Music Fellowship learn more »

With support from foundations, individuals and corporations, PeaceLabs can provide a big boost to the innovative leaders and musicians behind today’s best community service music initiatives. Much like grants made by Ashoka and Echoing Green for social entrepreneurs, PeaceLabs Fellowships would be highly selective and sought-after opportunities that offer not only financial support, but also increased visibility, technical assistance and networking opportunities.

Pioneer Awards learn more »

One way to promote our vision is to recognize those public figures who most embody it. Modeled on the Grammy’s “lifetime achievement” awards, the PeaceLabs Music Pioneer awards would honor well-known artists who represent the best of our collective values. Sting, Sheryl Crow, Peter Gabriel, Ani DeFranco, Mos Def, Dave Matthews and many others have made lasting contributions with their music and stardom. These “Pioneers” deserve recognition not only for their artistry but their compassionate civic leadership. There could also be “impact awards” in specific issue areas like environmental justice, nonviolence, cultural understanding, etc.

Advocacy Tours & Issue Ambassadors learn more »

Large non-profit organizations often pay pricey consultants and PR teams to promote their messages, increase their membership and raise money. Why not use the power of live music to reach people the way that Bob Geldof, Bono, Al Gore, Rock-the-Vote and other innovative cause-related campaigns have done so successfully? PeaceLabs could partner with NGO’s and corporate sponsors to launch a series of grassroots, live music, advocacy tours. A recent example of just such a campaign was last summer’s “RED/Hotel Cafe Tour” which sent talented, emerging singer-songwriters on the road to raise awareness of extreme poverty in the developing world.

Nonprofit, Artist Development Label learn more »

In a similar vein, what if our most promising music artists had the opportunity to sign a record deal not only with Warner Brothers but with Save the Children? New technologies that lower the cost of recording and distributing music can put anyone with a brand, a constituency and adequate financial resources in the record business. Of course, you also need great artists, songs and production capacity. PeaceLabs can help identify, develop and record artists on behalf of NGO’s and corporate retail sponsors who may want to co-brand cause-related music products at their point of purchase and/or online.
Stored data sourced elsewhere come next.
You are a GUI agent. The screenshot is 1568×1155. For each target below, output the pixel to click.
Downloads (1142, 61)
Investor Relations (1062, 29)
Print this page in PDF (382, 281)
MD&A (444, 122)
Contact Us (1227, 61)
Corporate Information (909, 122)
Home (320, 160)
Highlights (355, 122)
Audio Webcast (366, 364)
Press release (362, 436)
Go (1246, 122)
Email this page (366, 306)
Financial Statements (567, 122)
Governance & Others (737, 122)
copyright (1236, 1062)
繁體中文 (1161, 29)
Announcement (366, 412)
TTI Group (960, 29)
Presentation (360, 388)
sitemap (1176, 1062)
And for the long term vision...

Music National Service learn more »

As the field of resources and expertise in high-quality, music-driven community service programs expands, we should pilot a new Music National Service program. This “musical Peace Corps” would engage musicians directly with those in need over a 1-2 year commitment period. In exchange for their service, “MusiCorps” members might receive a modest living stipend, health care and limited support for their music.

Corps members would serve in schools, rehab centers, homes for foster kids and folks with disabilities -- any “social benefit venue” where music can make a positive difference. Members could also perform and volunteer at nonprofit fundraisers and larger events that offer concert-goers free tickets in exchange for “service hours.” MusiCorps might develop service placements on it’s own, or partner with existing organizations -- like City Year, Teach for America, VH1’s “Save the Music” and Bread and Roses -- that could place musicians in direct service opportunities immediately.
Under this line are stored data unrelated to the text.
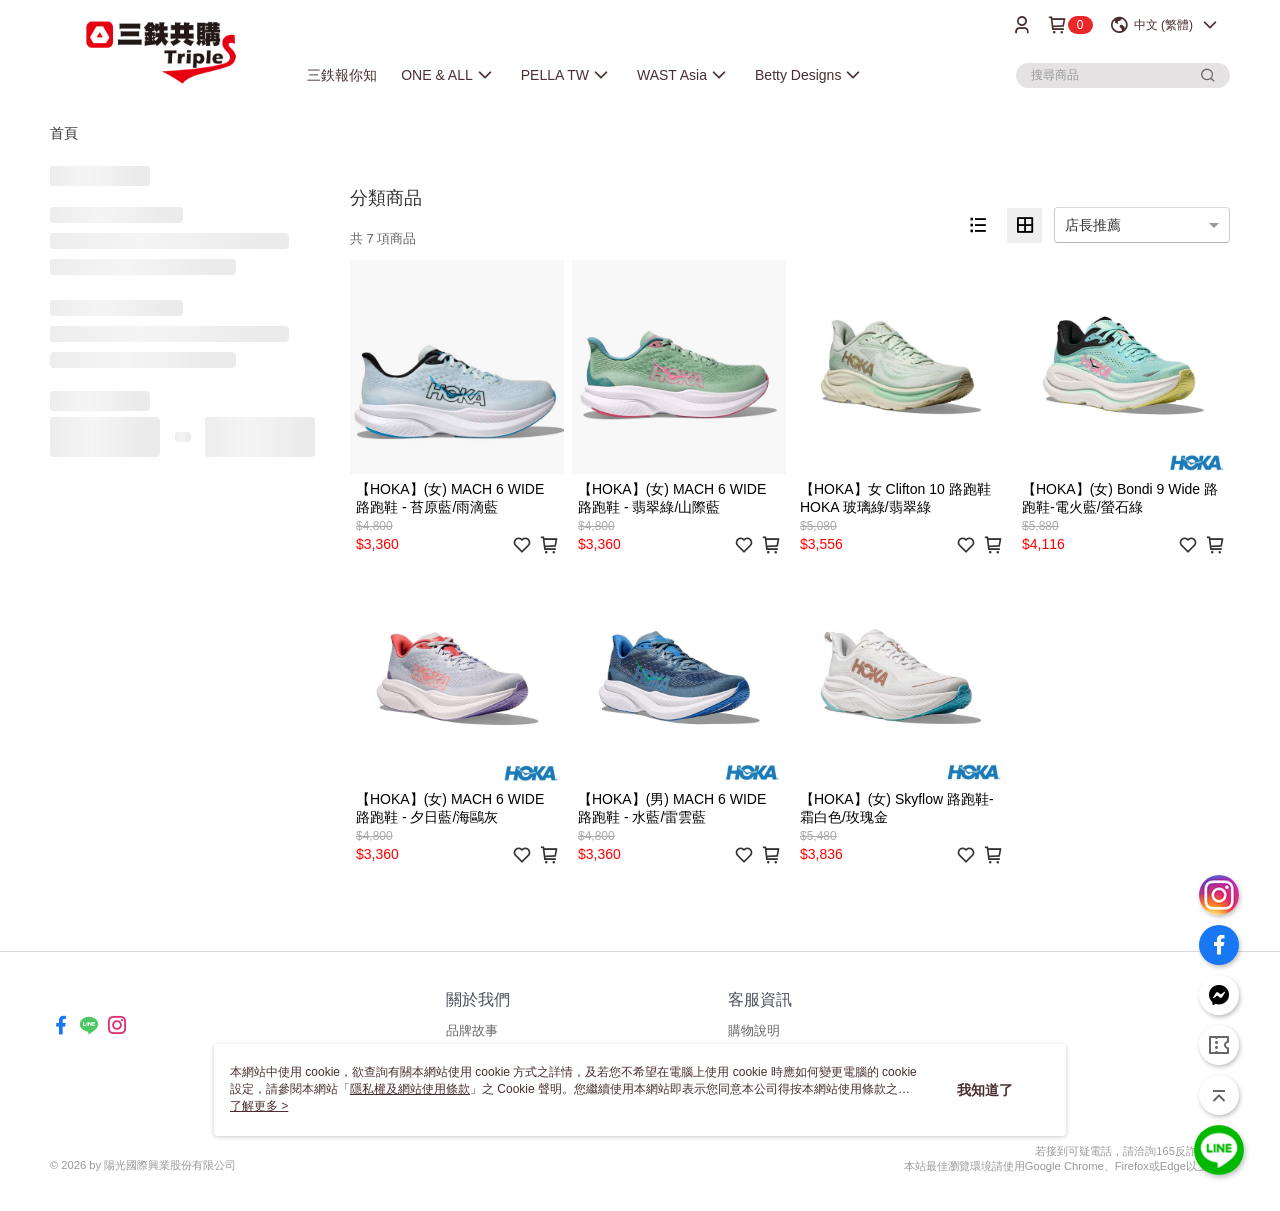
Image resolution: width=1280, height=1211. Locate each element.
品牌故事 (472, 1030)
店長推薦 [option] (1093, 225)
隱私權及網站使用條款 (410, 1089)
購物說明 (754, 1030)
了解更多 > (259, 1106)
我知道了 (985, 1090)
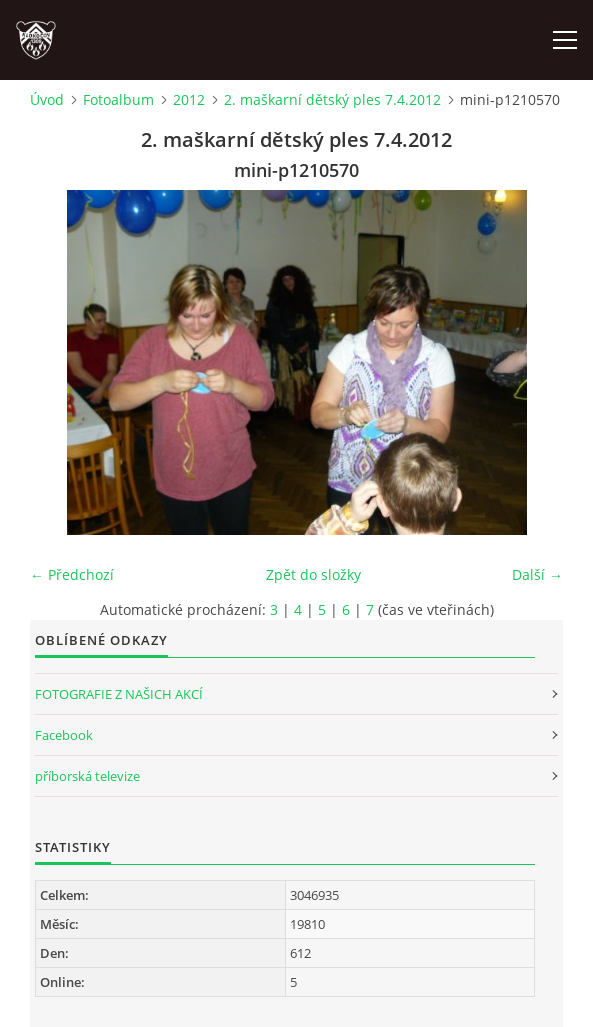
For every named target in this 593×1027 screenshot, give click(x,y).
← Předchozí (72, 574)
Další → (537, 574)
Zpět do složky (313, 574)
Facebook (64, 735)
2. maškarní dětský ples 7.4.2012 (332, 99)
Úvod (47, 99)
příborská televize (87, 776)
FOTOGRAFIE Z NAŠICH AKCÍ (119, 694)
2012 (189, 99)
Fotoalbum (118, 99)
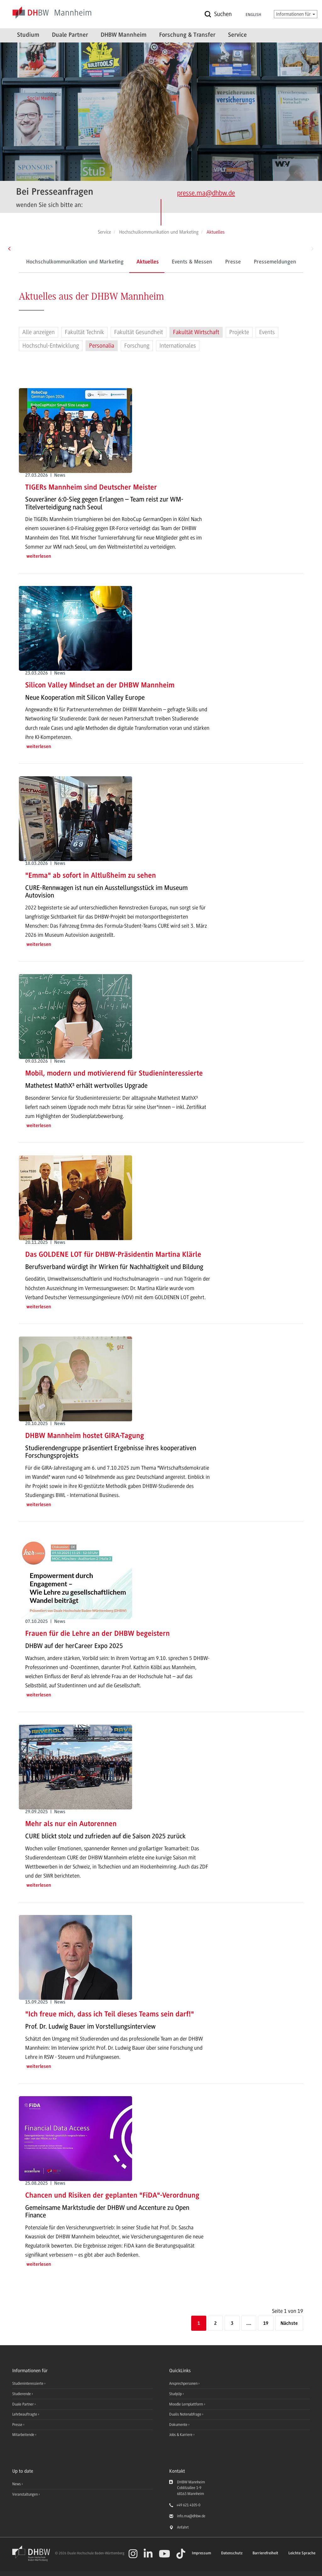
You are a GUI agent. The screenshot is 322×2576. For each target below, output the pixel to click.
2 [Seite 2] (215, 2323)
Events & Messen (172, 262)
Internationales (177, 345)
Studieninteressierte (28, 2383)
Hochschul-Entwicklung (50, 345)
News (16, 2484)
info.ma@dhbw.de (191, 2516)
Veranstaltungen (25, 2494)
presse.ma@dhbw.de (206, 193)
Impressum (201, 2553)
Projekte (239, 332)
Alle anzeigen (38, 332)
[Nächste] (289, 2323)
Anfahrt (183, 2527)
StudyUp (176, 2394)
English (253, 15)
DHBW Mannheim (124, 35)
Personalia (101, 345)
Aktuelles (128, 262)
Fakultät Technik (84, 332)
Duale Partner (70, 35)
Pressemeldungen (255, 262)
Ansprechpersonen (183, 2383)
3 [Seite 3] (232, 2323)
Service (237, 35)
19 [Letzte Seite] (265, 2323)
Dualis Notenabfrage (185, 2414)
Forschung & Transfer (187, 35)
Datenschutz (231, 2553)
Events (267, 332)
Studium (28, 35)
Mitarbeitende (23, 2434)
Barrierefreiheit (265, 2553)
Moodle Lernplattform (186, 2404)
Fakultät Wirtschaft (196, 332)
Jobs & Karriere (181, 2434)
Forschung (136, 345)
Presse (213, 262)
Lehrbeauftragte (25, 2414)
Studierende (22, 2394)
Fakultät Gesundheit (138, 332)
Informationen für (295, 14)
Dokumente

In Canada, Cuba and several European countries, home-grown musicians are a source of civic pride and supported with public grants. In the 1930’s, FDR launched the Civilian Conservation Corps (CCC) and later the Works Progress Administration (WPA) which employed artists, writers and musicians to nourish our nation’s creative and cultural roots. As a DC-based AmeriCorps program officer in the 1990’s, I recall funding a “writer’s corps,” but never an initiative that leveraged musicians specifically.

PeaceLabs MusiCorps would tie together the best elements of the CCC, WPA and AmeriCorps by putting our most talented and committed singer-songwriters and musicians to work for their art and their communities. Many of our emerging musical artists would jump at the opportunity to get beyond Myspace and American Idol in order to lend their gifts to something larger than themselves.